Une petite ligne avec un potentiel intéressant

Quitte à froisser ces braves contribuables et électeurs, on serait même tenté de dire qu'Alès-Bessèges est une ligne de desserte fine sur laquelle il serait possible de faire encore mieux. Les 7 allers-retours annoncés par la Région ne mobilisent qu'une seule rame circulant en navette. En ajoutant un second autorail, il serait possible d'instaurer une cadence à l'heure entre Alès et Saint Ambroix, ce qui, compte tenu du trafic routier, serait bien le minimum qu'on puisse proposer. Pour mémoire, rappelons que dans un autre monde ferroviaire, la Suisse, toute localité d'au moins 100 habitants doit disposer d'au moins 4 allers-retours de service public par jour.

Avec un tel trafic routier, on entre dans la catégorie des dessertes - au moins - cadencées à l'heure.
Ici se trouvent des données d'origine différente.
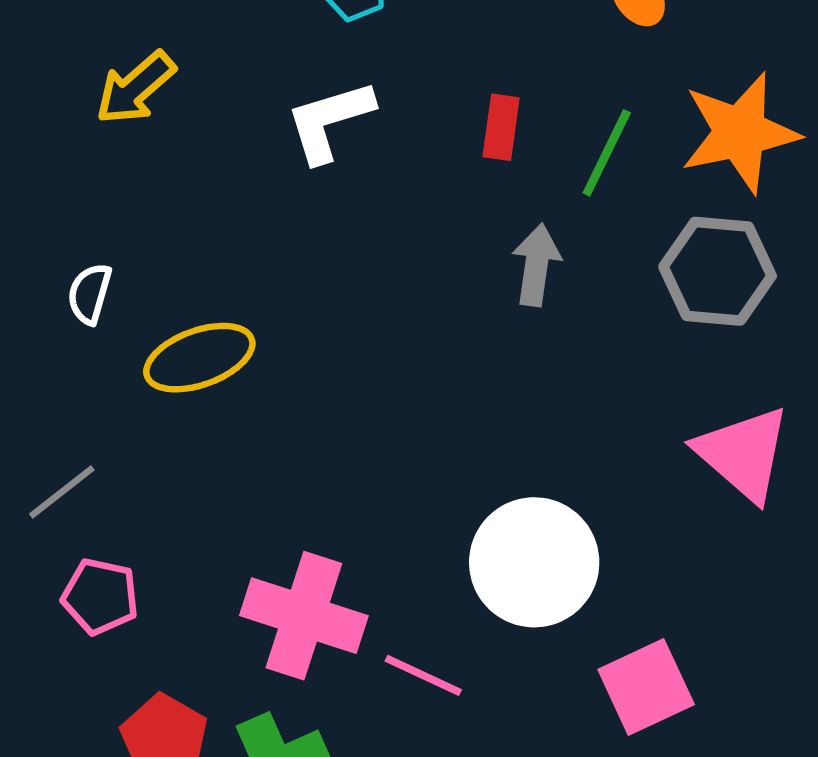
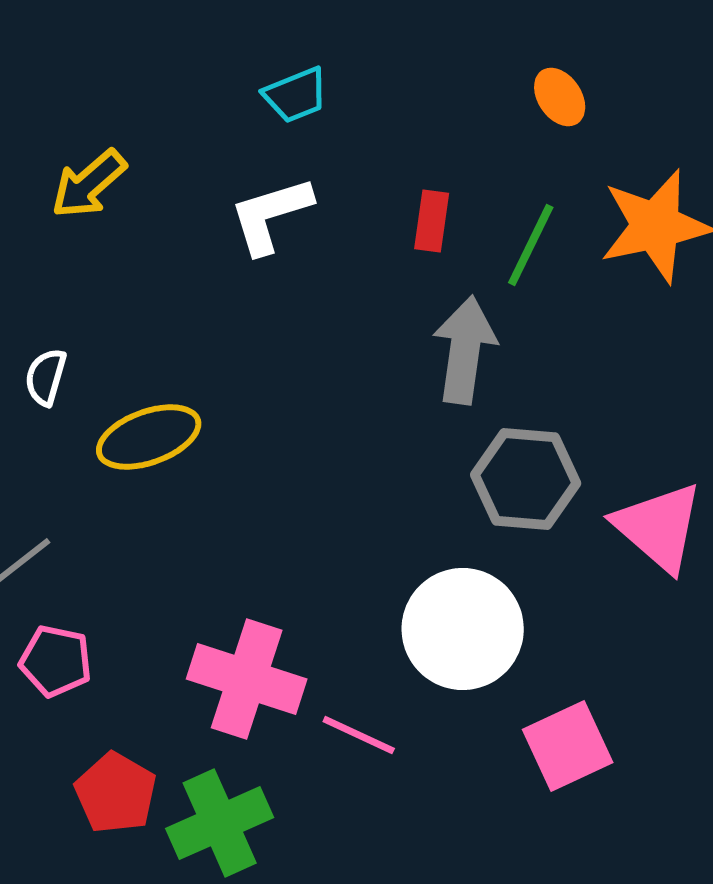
gray arrow: (536, 265) -> (465, 350), size x1.4
gray hexagon: (718, 271) -> (526, 479), moved

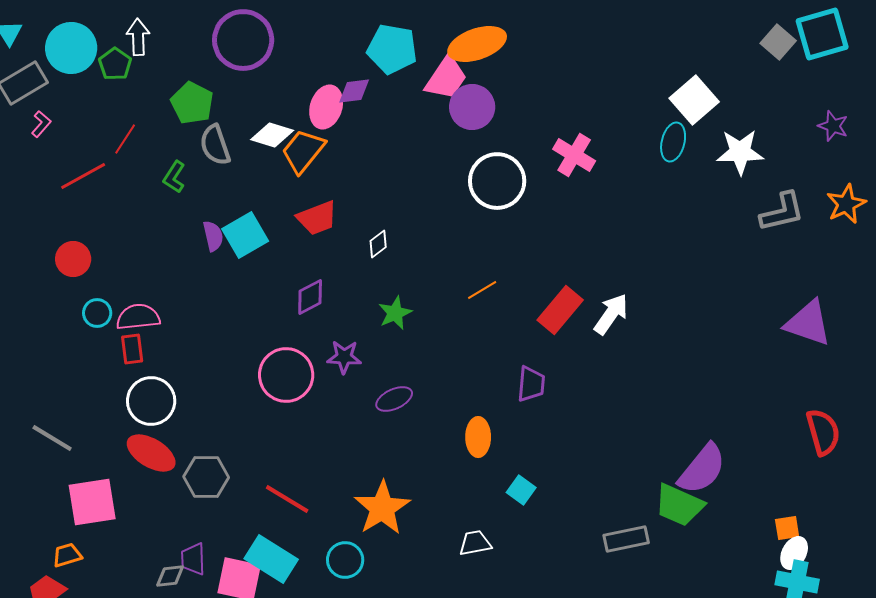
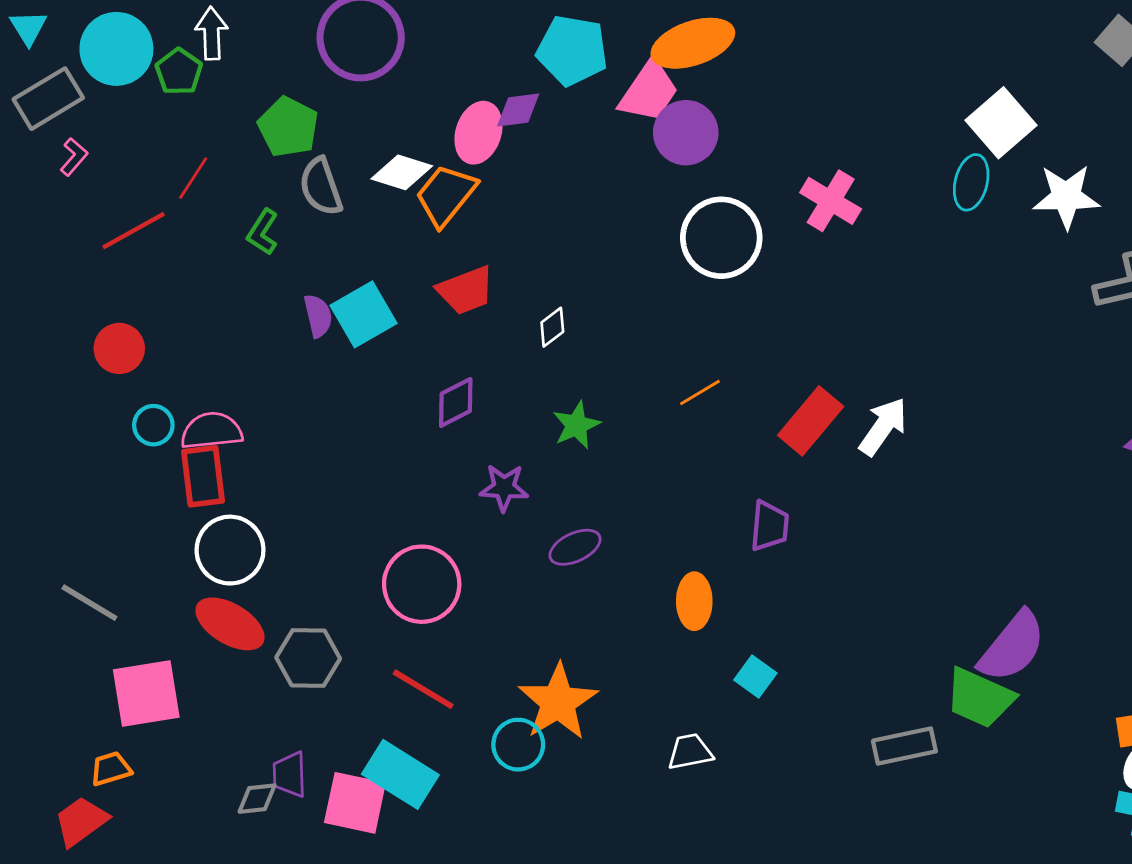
red rectangle: (132, 349) -> (203, 476), size x1.4
pink circle: (286, 375) -> (422, 584), moved
cyan circle: (345, 560) -> (518, 745), moved

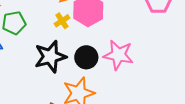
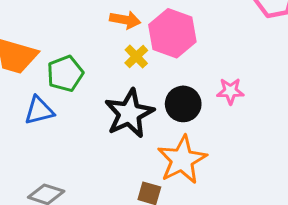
pink star: (118, 55) -> (230, 91), size x0.6

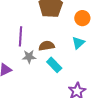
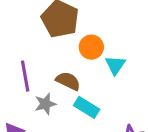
orange circle: (82, 18) -> (91, 47), moved
brown semicircle: (47, 46) -> (68, 81), turned 49

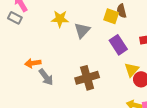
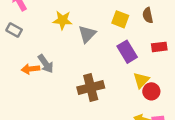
brown semicircle: (122, 11) -> (148, 15), moved
gray rectangle: (15, 18) -> (14, 30), moved
gray arrow: (46, 77) -> (46, 64), moved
Une cadence aux 2 heures est suffisante pour la section Saint Ambroix - Bessèges, mais devra être maintenue le week-end, notamment en été, pour capter un public touristique, amateur de beaux paysages et de randonnées cévénoles.

La ligne aurait alors besoin d'une signalisation uniquement entre Alès et Saint Ambroix, sachant qu'il existe un trafic fret à gérer entre Salindres et Alès. Au-delà, le parcours Saint Ambroix - Bessèges ne voyant l'engagement simultané que d'une rame, pourrait être géré en régime de navette pour une cadence aux 2 heures depuis Alès.